**Goal of the exercise**
Count up the lines below containing the word "začátečník", and give the result with no other words.

**Information**

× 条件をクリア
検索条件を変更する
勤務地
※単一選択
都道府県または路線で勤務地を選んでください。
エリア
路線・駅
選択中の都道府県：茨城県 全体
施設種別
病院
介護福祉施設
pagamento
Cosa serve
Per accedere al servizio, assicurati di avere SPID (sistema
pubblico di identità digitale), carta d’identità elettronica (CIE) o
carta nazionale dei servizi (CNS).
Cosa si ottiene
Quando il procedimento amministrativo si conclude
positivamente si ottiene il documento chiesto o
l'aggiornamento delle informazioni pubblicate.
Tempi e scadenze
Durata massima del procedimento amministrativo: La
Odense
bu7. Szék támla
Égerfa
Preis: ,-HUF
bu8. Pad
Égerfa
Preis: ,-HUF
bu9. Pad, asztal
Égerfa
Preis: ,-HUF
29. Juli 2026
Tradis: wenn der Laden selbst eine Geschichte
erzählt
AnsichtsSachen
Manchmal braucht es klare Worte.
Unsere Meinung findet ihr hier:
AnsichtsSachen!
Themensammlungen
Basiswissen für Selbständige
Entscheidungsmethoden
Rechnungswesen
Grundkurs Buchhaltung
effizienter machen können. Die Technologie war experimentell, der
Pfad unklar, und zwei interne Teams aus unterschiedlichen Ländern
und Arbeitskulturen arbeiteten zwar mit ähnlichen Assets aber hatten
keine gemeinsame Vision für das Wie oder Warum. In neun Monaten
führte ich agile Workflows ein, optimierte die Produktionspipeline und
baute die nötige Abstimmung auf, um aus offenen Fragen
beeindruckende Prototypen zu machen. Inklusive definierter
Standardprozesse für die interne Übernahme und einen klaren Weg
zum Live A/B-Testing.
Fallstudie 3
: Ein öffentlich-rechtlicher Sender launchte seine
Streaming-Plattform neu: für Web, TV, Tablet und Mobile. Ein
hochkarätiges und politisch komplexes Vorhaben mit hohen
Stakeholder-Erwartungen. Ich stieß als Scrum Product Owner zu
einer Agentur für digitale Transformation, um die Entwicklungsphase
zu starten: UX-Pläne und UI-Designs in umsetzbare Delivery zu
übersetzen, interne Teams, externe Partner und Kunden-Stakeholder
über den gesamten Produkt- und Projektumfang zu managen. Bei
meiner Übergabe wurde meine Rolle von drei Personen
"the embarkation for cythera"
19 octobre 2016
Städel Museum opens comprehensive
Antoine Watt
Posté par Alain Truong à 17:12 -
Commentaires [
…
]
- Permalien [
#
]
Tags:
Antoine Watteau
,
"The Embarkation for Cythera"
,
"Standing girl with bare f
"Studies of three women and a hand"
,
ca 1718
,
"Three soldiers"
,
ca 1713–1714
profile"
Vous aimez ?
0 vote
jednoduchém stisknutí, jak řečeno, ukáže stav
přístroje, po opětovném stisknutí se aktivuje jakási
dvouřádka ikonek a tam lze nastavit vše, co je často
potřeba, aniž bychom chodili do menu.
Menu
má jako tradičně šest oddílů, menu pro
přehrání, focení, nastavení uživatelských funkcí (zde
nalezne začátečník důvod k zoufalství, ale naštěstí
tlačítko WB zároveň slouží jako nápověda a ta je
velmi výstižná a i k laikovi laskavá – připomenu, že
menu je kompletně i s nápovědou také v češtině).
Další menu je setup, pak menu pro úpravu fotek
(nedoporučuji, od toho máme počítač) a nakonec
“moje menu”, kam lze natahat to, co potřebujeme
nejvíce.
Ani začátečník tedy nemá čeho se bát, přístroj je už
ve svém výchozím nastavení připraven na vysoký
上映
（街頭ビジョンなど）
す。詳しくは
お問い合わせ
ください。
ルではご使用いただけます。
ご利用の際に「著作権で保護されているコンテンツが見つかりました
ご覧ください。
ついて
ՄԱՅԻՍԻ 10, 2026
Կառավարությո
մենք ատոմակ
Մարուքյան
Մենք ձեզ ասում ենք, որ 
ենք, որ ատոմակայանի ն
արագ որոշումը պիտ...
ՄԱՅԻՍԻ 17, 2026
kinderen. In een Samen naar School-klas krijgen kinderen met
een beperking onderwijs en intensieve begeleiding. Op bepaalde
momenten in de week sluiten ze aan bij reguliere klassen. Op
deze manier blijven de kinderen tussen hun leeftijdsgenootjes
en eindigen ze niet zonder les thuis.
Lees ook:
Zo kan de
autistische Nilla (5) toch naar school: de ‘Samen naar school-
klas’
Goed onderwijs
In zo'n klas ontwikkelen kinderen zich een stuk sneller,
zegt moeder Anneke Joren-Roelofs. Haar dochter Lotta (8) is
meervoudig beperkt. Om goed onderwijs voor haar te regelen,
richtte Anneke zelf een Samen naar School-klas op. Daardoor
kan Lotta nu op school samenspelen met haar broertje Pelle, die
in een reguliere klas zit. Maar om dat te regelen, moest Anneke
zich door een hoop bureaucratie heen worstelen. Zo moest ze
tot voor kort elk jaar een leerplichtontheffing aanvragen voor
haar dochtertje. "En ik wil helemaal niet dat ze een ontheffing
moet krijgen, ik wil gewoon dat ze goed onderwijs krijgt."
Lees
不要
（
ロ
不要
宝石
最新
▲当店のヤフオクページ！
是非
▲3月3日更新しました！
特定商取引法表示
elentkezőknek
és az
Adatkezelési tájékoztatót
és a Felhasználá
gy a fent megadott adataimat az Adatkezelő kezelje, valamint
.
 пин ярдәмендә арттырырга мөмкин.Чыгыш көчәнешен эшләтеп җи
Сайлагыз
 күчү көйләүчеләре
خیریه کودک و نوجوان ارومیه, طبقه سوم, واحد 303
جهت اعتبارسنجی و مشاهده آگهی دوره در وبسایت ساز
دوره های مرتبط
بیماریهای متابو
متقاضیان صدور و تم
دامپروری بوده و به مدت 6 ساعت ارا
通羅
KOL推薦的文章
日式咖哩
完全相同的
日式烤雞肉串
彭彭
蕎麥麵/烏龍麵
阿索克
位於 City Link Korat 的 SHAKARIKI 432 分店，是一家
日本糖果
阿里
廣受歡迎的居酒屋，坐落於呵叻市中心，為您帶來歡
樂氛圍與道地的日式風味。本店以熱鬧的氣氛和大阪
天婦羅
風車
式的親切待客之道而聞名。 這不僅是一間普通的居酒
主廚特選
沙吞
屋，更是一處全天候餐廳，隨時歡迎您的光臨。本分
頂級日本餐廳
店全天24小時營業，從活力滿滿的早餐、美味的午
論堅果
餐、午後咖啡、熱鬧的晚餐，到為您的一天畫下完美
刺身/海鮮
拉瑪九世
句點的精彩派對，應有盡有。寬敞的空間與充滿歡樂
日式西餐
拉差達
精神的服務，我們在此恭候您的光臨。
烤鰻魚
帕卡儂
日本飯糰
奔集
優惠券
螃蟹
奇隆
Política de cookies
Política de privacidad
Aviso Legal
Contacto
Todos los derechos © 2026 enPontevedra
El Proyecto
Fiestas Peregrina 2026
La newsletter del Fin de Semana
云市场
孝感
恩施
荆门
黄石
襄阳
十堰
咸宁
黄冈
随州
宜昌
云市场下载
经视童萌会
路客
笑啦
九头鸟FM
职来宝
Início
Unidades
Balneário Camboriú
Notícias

**Problem solution**
2